Although the effects of change are well documented along the coast, where higher tides and ferocious storms have threatened native communities, a study by the U.S. Geological Survey has found indigenous people in Alaska's interior also have felt the transformation to a warmer climate during the past several decades of their lifetimes.
The study, appearing in the October 2011 issue of the journal Human Organization, is a rare, but increasingly common kind of research that tried to match the "traditional knowledge" of people at the site -- hunters and village elders -- with scientific data.
"They pretty much agreed," said Nicole Herman-Mercer of the USGS in Boulder, Co.
Herman-Mercer and Paul F. Schuster, also of USGS, along with Karonhiakt'tie Bryan Maracle of the Council of Athabascan Tribal Governments in Fort Yukon, traveled to two outlying villages in the Yukon Delta, St. Mary's and Pitka's Point, to interview the people on how their lives have been affected. Like most of the villages in the delta, the population is entirely Yup'ik Eskimos who have a subsistence-based lifestyle.
The researchers interviewed 13 people, eight of them men. The number of subjects was small because of logistical and cultural difficulties, the researchers said, and they plan to go back.
All of the subjects remarked that the weather has been warmer in recent years, most notably in the winter. Temperatures once commonly fell to minus 40 degrees F for days. Now if they sink that low, it is for shorter periods of time. The weather also has become less predictable, the men said, as well as more dangerous.
The Yup'iks believe they could accurately predict the weather sometimes a week in advance by looking at the moon, but can no longer with any reliability, they said.
This makes it more likely hunters would be caught out in the tundra when the weather changes for the worse, particularly in dark winter days. They also noted a decrease in precipitation, especially snow.
Maybe in the 80s, late 70s, there was this gradual change started, and it seemed like the winters were getting a little warmer, less snow, rain in December and January. It seemed like there's hardly any snow, frozen tundra, ice, said one of the men. (The researchers did not publish the names of the interviewees.)
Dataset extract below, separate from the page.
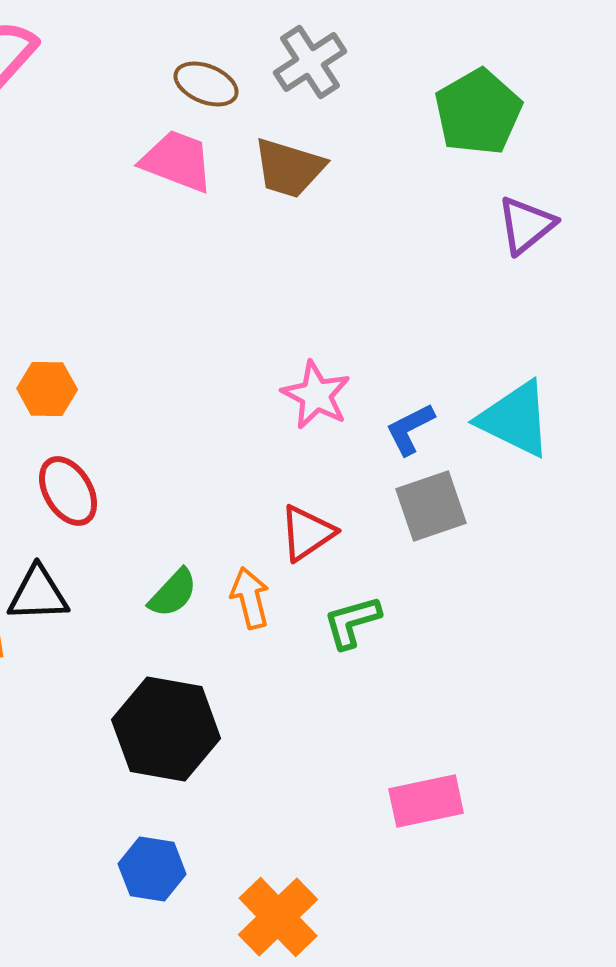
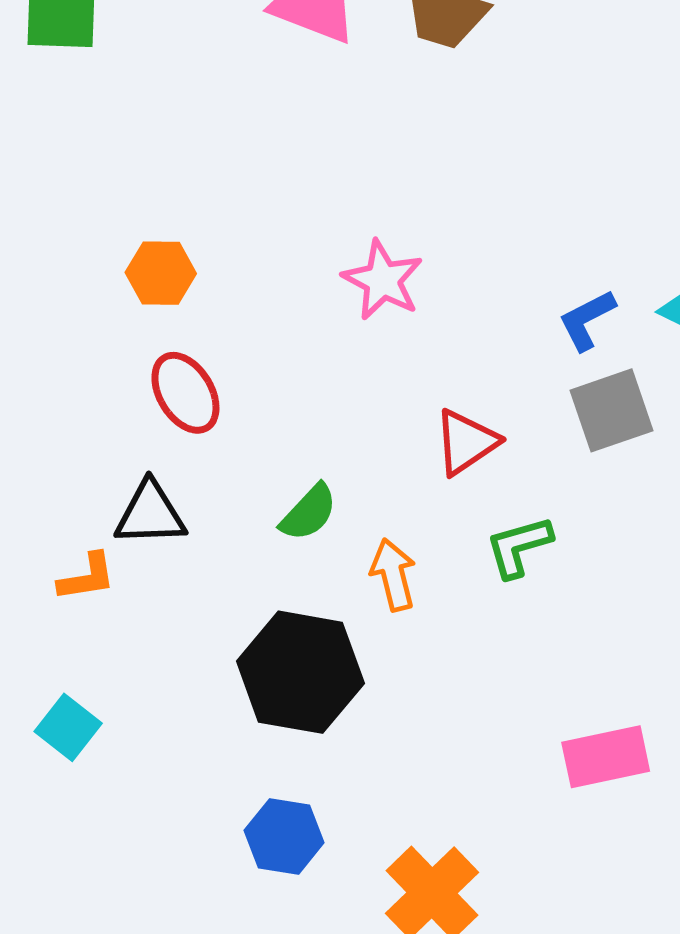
pink star: (316, 395) -> (383, 280), moved
orange arrow: (250, 598) -> (393, 575), moved

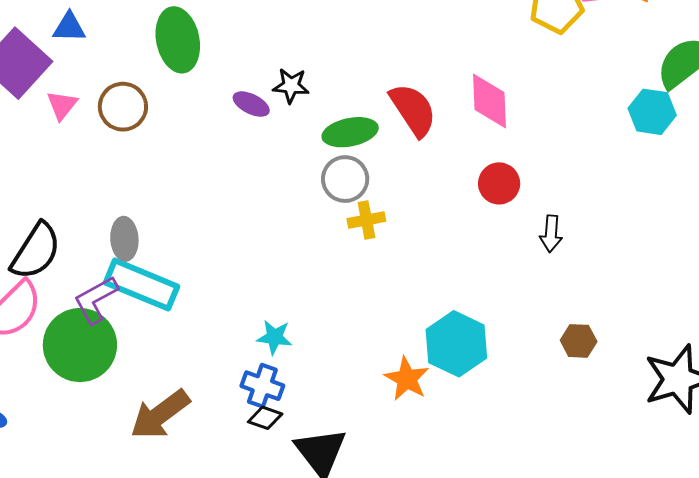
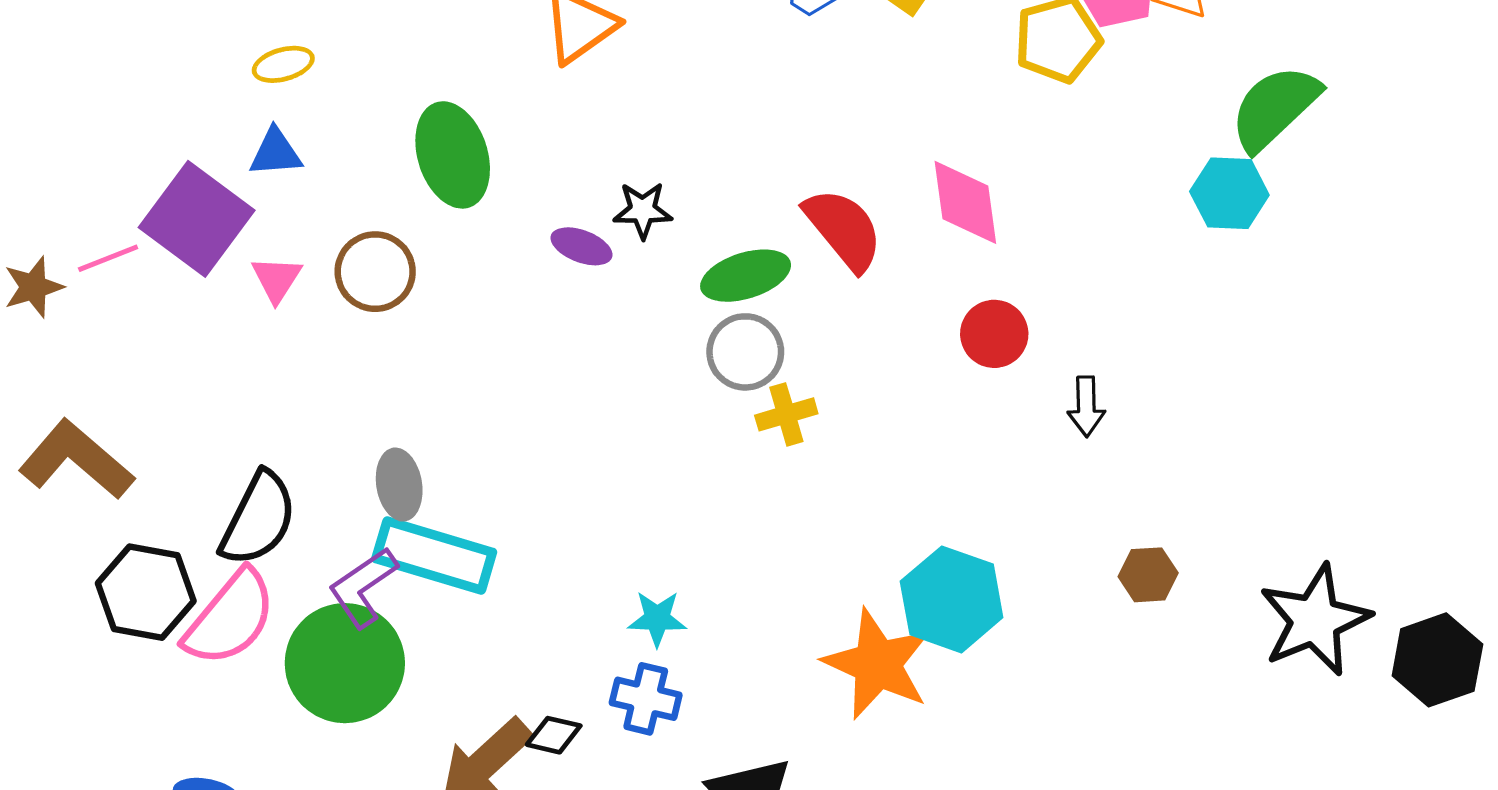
orange star: (407, 379) -> (877, 664), size x1.5
black diamond: (265, 418) -> (554, 735), moved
The Yupik also saw a change in the populations of animals in the area, important to subsistence hunters. Ptarmigan and ducks have disappeared, while beaver and moose, not seen before in that part of the delta, are now common.
According to lore, everything in Alaska moves east to west, so the Yupiks are convinced the new species are coming in from the east, not just reproducing at greater rates.
Flora also has changed, with salmonberries (berries that look like orange raspberries) smaller and harder to find, they said.
Herman-Mercer said correlating what the hunters said with scientific studies wasn't solid because there are very little data on local areas that remote.
Changes to the area's rivers are even more extreme. Frozen rivers are the highways that link communities in the winter and the ice is now almost half as thick as they remember it, making travel more difficult and considerably more dangerous.
Breakup, the thunderous release of river water when the ice melts, now comes earlier in the spring and instead of a sudden, clamorous event, the ice just quietly melts.The rivers also contain much less driftwood, used by the villagers for heating, greatly upsetting the economics of living on the tundra.
The USGS researchers said almost everything the Yup'iks were telling them matched what data exists.
Since the average temperature in Alaska over the course of the year is at about the freezing point of water, warming by even a few degrees can completely alter life there.
The average temperature in the area has increased by one degree C since 1966, and Arctic temperatures are now at a 400-year high. There is less snow and more rain.
Researchers in other interior areas have found similar results. Yup'iks in Newtok, northeast of St. Mary's, are being forced to move upriver because changes to the river are now washing away their village. Evacuation of 400 people has begun at a cost that could reach $100 million.
"Indigenous knowledge and scientific research must work in concert to further understand specific climate change impacts in specific locations in order to develop appropriate adaptation strategies," the researchers wrote.
Craig Gerlach of the Alaska Center for Climate Assessment and Policy at the University of Alaska Fairbanks said local lore was valuable to scientists because the lives of the native population in the upper latitudes is intricately linked with the climate, weather and ecosystem.
"Unexpected changes and unprecedented environmental conditions are easily noticed," Gerlach said. What the USGS survey found matches what scientists know is happening elsewhere.